(Supplied data Opens)

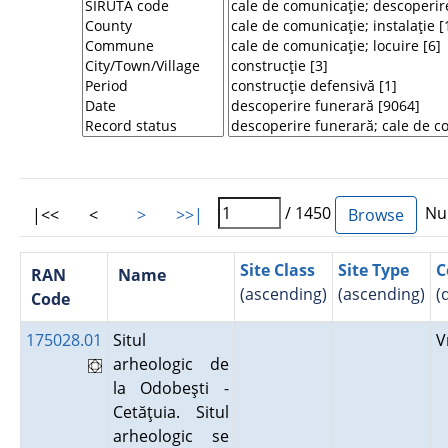
/ 1450
Num
|<<
<
>
>>|
Site Class
Site Type
C
RAN
Name
(ascending)
(ascending)
(
Code
175028.01
Situl
V
arheologic de
la Odobeşti -
Cetăţuia. Situl
arheologic se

(Supplied data Closes)

# [Exercise aim]
Copy every record character for character. Skip the pictures.

# [Answer area]
/ 1450
Num
|<<
<
>
>>|
Site Class
Site Type
C
RAN
Name
(ascending)
(ascending)
(
Code
175028.01
Situl
V
arheologic de
la Odobeşti -
Cetăţuia. Situl
arheologic se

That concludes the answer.